In 1947, the village that existed at this point where the Radcliffe Line was drawn became split between India and Pakistan and it remains the only place to cross the border by road between the two countries.
The best way to describe the ceremony is kind of, sort of like a U.S. college football game. Kind of. Sort of. There are dancers instead of cheerleaders and there are soldiers instead of players. And, instead of a ball, they have guns and each soldier gets his own gun – so no balls, but lots of guns. See what I mean – kind of, sort of but not exactly? There are also crowds and they cheer their ever-lovin heads off. There are even bands that play really loudly in the background. But eat before you go, because there are no hot dog or beer vendors. Not even cotton candy – but you can get popcorn and balloons on the way out. (Just don’t buy them on the way in because they won’t let you take them in the stadium.)

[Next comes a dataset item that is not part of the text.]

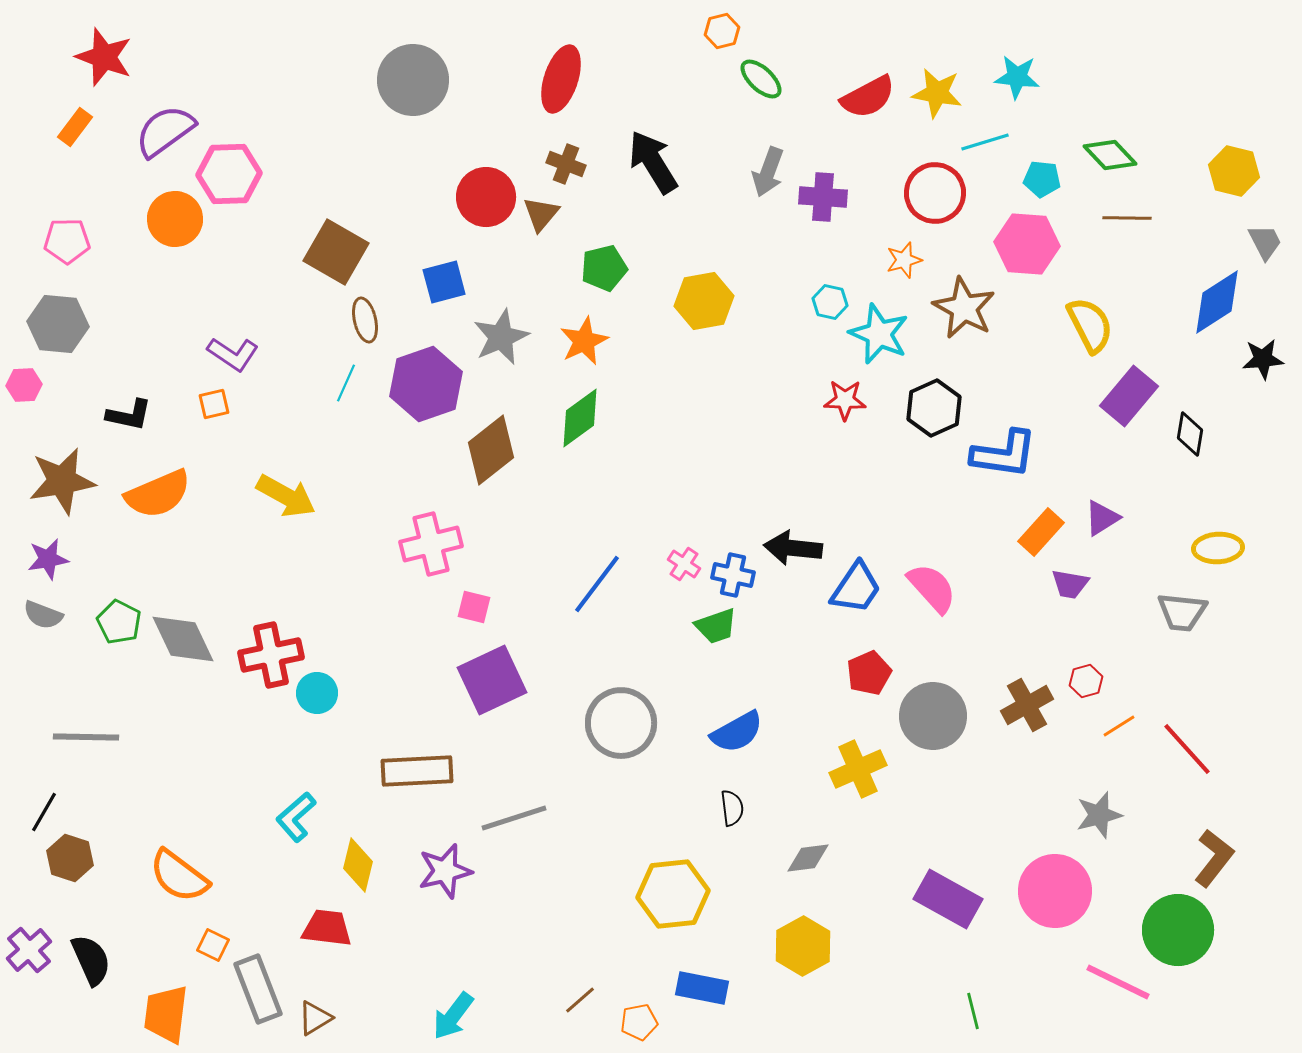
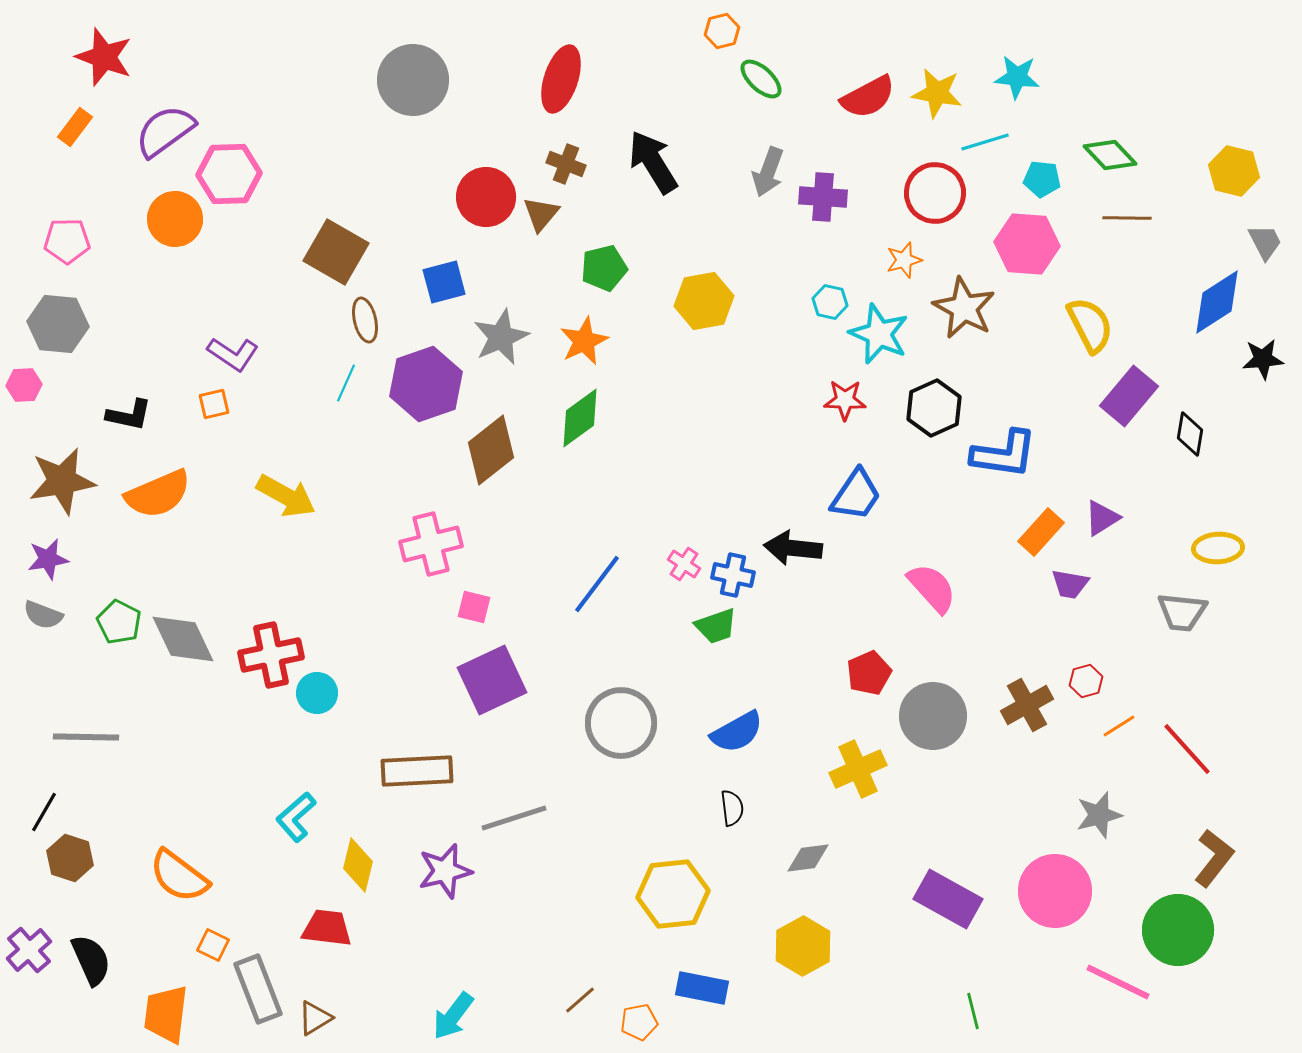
blue trapezoid at (856, 588): moved 93 px up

The entire program is announced in Hindi and I guess Urdu. I don’t understand a lick of either language – so please don’t ask me for exact translations. Basically they are saying:
We are better than you
Says me, that’s who
But remember, that is a loose translation.
I did, however, understand when the Indian side yelled HINNN-DOO-STAHN and the Pakistani side answered with PAHK-EEE-STAHN.
It is quite the occasion and if you ever get the chance to go, I highly recommend it. Let me be sure to say that I would not plan an entire vacation around this, but if you are a.n.y.w.h.e.r.e. near it, don’t miss it.
The security – these guys sat right behind us – fully loaded – I am not sure if that made me feel better or not.
The cheerleaders dancers………
The gates had to be opened before they were closed………
The flags coming down……they are brought down together so that neither country has the “advantage”….
The gates closing again………
A few good things to know.
If you can get VIP seating – do it. Really – don’t hesitate – just say thank you and move on to a very uncrowded spot with a fantabulous view. Otherwise it is open seating and that means about 8,000 of your new best friends enter the gates at the same exact time as you do and rush for a seat. VIP seating is way better. And the security lines are much shorter.
Speaking of security – you will be screened at least twice.
I have been told that you are not allowed to take a bag in. I have also heard no cameras. We did not take in bags but we did take cameras in our hand. During the ceremony people sitting near us were asked to not take pictures. I was standing on my seat snapping away and no one said anything to me. So this is something you will definitely want to clarify before you go.
You should plan on walking a fair distance from the parking area to the stadium and back (you can actually take a rickshaw up to it but you must walk back). Comfy shoes are a good idea.It’s really not that far – but I would hate for you to be surprised by it.
And remember, you are not allowed to take your cell phone so clarify with your driver exactly where he will meet you before you head to the stadium. Have him point to it and say right here. You won’t be able to call him when you leave the stadium because you won’t have your phone.
We did not have to use the restrooms while we were there but I always feel it is a good idea not to need to use them when there are that many people who might need to do the same thing.
The whole ceremony lasts about 30 minutes max.